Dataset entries
◇ ◇ ◇ ◇
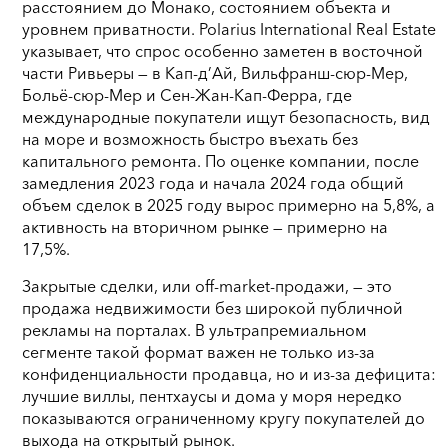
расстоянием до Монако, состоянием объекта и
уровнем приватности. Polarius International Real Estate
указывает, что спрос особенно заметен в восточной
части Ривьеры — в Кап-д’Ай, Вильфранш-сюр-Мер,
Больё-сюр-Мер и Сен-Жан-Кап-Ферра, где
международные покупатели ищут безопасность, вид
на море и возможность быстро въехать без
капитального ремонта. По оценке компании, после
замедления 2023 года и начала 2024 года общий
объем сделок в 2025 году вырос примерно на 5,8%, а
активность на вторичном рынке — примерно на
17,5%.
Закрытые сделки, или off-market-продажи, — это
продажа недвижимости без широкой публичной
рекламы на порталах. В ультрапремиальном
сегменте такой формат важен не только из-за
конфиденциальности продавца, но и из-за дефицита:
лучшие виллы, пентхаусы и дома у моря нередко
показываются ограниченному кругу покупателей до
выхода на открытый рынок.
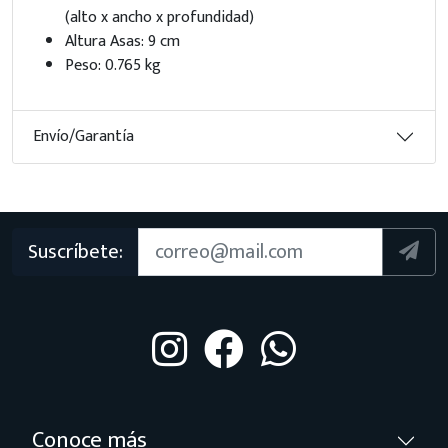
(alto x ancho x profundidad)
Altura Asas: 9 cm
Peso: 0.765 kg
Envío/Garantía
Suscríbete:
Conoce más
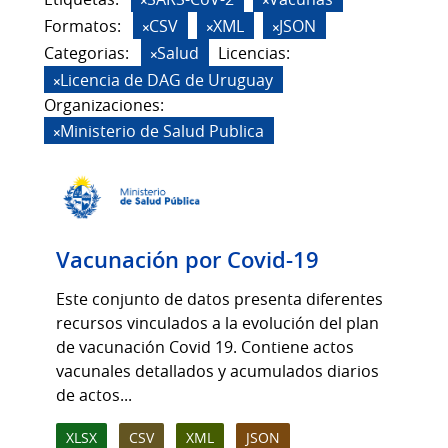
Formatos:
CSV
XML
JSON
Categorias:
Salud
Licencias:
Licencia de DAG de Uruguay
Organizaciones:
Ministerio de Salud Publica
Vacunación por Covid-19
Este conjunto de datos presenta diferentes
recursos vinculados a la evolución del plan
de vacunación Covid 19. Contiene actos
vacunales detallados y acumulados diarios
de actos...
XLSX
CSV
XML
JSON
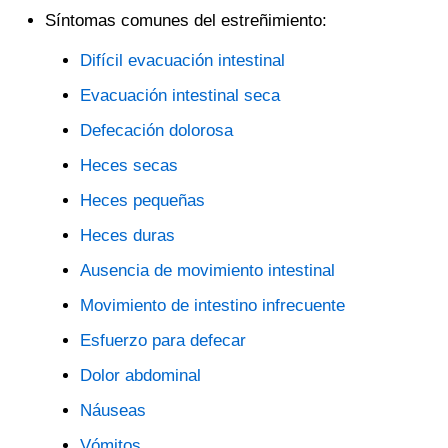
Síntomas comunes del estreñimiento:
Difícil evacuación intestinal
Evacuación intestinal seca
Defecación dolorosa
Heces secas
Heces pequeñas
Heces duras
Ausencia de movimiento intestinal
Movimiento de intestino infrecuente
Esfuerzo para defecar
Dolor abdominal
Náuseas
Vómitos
◇ ◇ ◇ ◇
Your assignment: The range runs from the line containing "recursos vinculados a la evolución del plan" through the end of the entries; print those lines exactly and leave the pictures out.

Exercise result:
recursos vinculados a la evolución del plan
de vacunación Covid 19. Contiene actos
vacunales detallados y acumulados diarios
de actos...
XLSX
CSV
XML
JSON
Síntomas comunes del estreñimiento:
Difícil evacuación intestinal
Evacuación intestinal seca
Defecación dolorosa
Heces secas
Heces pequeñas
Heces duras
Ausencia de movimiento intestinal
Movimiento de intestino infrecuente
Esfuerzo para defecar
Dolor abdominal
Náuseas
Vómitos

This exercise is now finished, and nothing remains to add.